This does get rid of the built-in option to both send to a pid and 'wait' for the call to complete that TaskAfter does, but that could be supported by accepting something like a sync_return: <return_option> in addition to just the return: <return_option> to force that as well. It is very useful to both handle the return some other way while making sure it actually succeeds or fails, not a common use pattern but very useful when it does happen.

It might even be useful to have an error handling version as well to return the error (like the exception structure itself or so) to a given wrapped pid or callback or so as well.

How to encode the options into the public interface without messing with the user API

The above capabilities changes the public interface to allow the caller to handle anything in any way that is best for the given task without being forced into whatever pattern the module author has chosen. Like in TaskAfter all forms are quite useful. This does however mean that the opt optional argument at the end of a call can take certain options, and thus how to resolve those with the user function call possibly-optional last argument can be interesting if it is not a list, however that can be worked around pretty easily by always having another optional list to handle 'just' the above options fine, so if a user defines a function that takes blah(a, opts \\ []) then the public interface would have blah(a, opts \\ [], gen_server_opts \\ []), which could be called as normal if none of the above options are needed as blah(42, a: :b, c: :d) or if one of the above options is wanted then can do blah(42, [a: :b, c: :d[, return: self()), which is a nice little escape hatch. At the default with no options needed then it would be called just as is-designed.

Error handling

Every call can fail, like if the gen_server is not running for example, and by default GenServer.call/2/3 raises, but that isn't always what the caller wants or needs, so they end up wrapping and so forth, and that still doesn't handle errors that happen inside the GenServer via cast, thus I propose that every public function has a postfix ! variant (so for the above a blah!(..) would also exist. The ! version acts as normal, it throws, the non-! version has an internal rescue/catch that just returns the error as a normal result tuple, essentially it generates this:

def blah(a, opts \\ [], gen_server_opts \\ []) do
  {:ok, blah!(a, opts, gen_server_opts)}
rescue
  e -> {:error, e} # Maybe add the stacktrace?
catch
  e -> {:error, e} # Maybe add the stacktrace?
end

Private Interface

State name?

Why is the state_name existing? Is it to allow arbitrary state positioning in the function call? Why not have an option to leave it out and just append it to the argument list as normal, or rather prepend it to the argument list since this is Elixir and Elixir likes to have function opts at the end with the main 'state' at the beginning of the function call?

Data handling

The one_way and two_way doesn't quite allow for the proper handling of the data flow. Right now one_way only returns the state and two_way can return a return value or a return value and state via an odd setup with the set_state with a block, when that seems needless.
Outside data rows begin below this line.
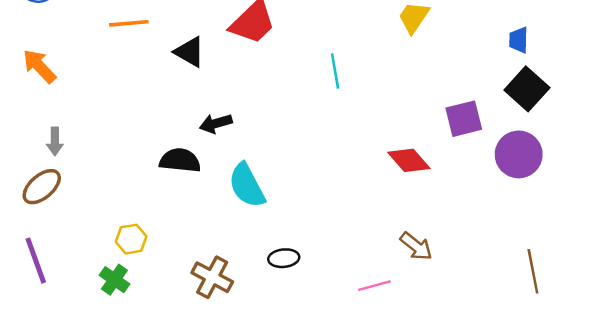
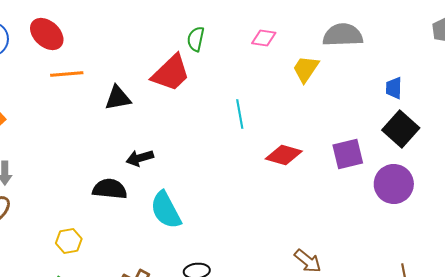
black triangle: (190, 52) -> (118, 98), turned -40
red diamond: (409, 160) -> (284, 155), moved, turned -33
yellow hexagon: (131, 239) -> (69, 241), moved

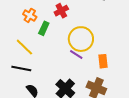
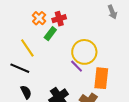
red cross: (61, 11) -> (59, 19), moved
orange rectangle: (103, 61) -> (101, 78), size x1.5

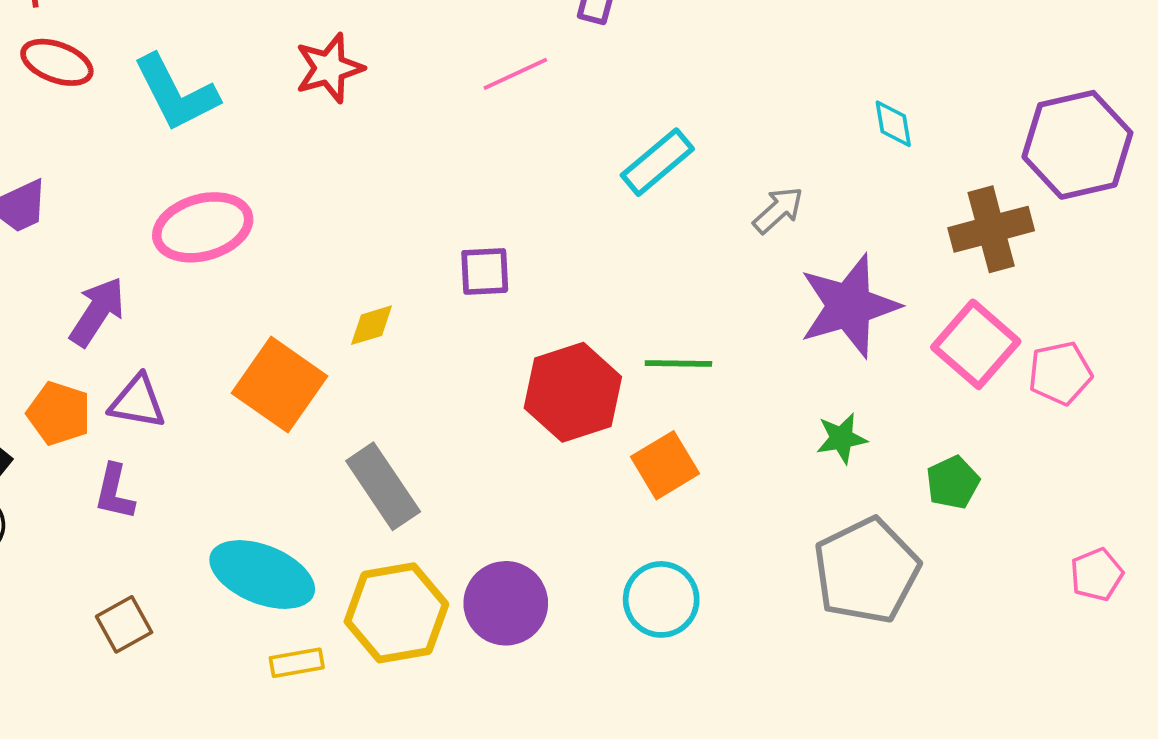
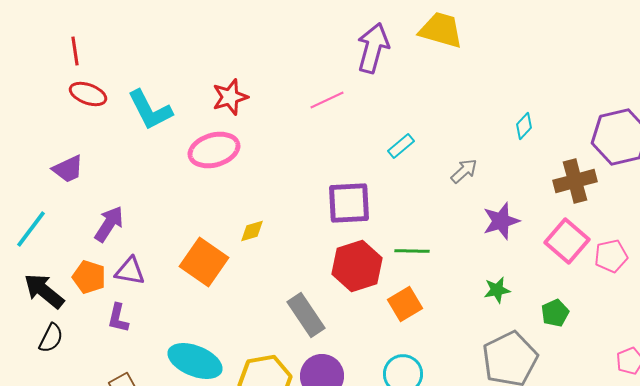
cyan diamond: (893, 124) -> (524, 126), turned 52
cyan rectangle: (657, 162) -> (401, 146), size x0.7
pink ellipse: (203, 227) -> (214, 150), moved
purple square: (485, 271) -> (349, 203), moved, size x1.6
purple star: (849, 306) -> (501, 221), size x0.7
gray rectangle: (383, 486) -> (306, 315), moved

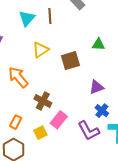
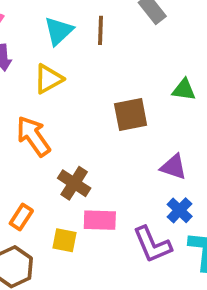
yellow triangle: (41, 50) -> (48, 79), moved
purple triangle: (96, 87) -> (174, 167), turned 35
pink rectangle: (59, 120) -> (100, 220), turned 48
yellow square: (40, 133) -> (64, 240), turned 32

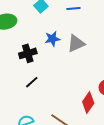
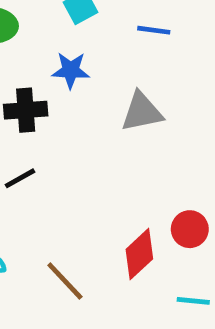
blue star: (52, 39) -> (71, 70), moved

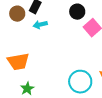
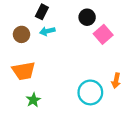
brown circle: (17, 14) -> (22, 34), moved

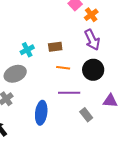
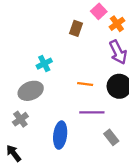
brown rectangle: (55, 47) -> (76, 28), moved, turned -64

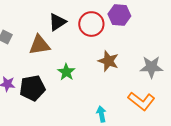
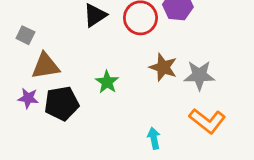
brown triangle: (39, 45) -> (45, 66), moved
gray star: (151, 67) -> (199, 75), moved

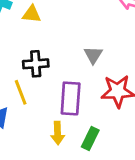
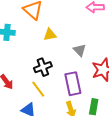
yellow triangle: (32, 14) -> (50, 35), moved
There are a couple of issues here:

Instead what should be done is a value should always be returned, always, even if it's just a plain :ok just something should always be returned because in an expression language something is always returned.
It doesn't allow for setting any GenServer options just as hibernating or delaying a return past the existing call, etc...

Thus instead I propose a singular call (using whatever name you wish, I'd probably just use something like def! or def_something or whatever) that handles all cases. First its argument should be of the form def_something blah(state, to, rest, of, args, here) where rest, of, args, here is whatever arguments they want the function to take, however state should default to the front of the function definition (you could of course still override it by using the name specific in state_name: ... but it should default to the front if that name does not appear as an argument elsewhere in the argument list), and the to will be basically what the caller passed in to return(/return_sync), maybe massaged a bit, however it should be considered 'opaque' to the user of the Component library and only used to pass into a call later.

The usages of the function should be that it has to return something, always, and thus the last call of a function should be something like return(state, to, value \\ :"$no_return$", opts \\ []), where the new state is given first (easy piping), the to is second, and an optional value is third that defaults to :"$no_return$", which means that the :noreply genserver return tuple is used, which means that to needs to be handled some other way, like if they already return_to(to, value)'d or stored the to somewhere for later sending or so. What this return/4 function does is figure out 'how' the value should be returned (if at all) and construct the appropriate return tuple for the genserver. opts allows setting things like if it should hibernate: true or stop: true or continue: stuff is set.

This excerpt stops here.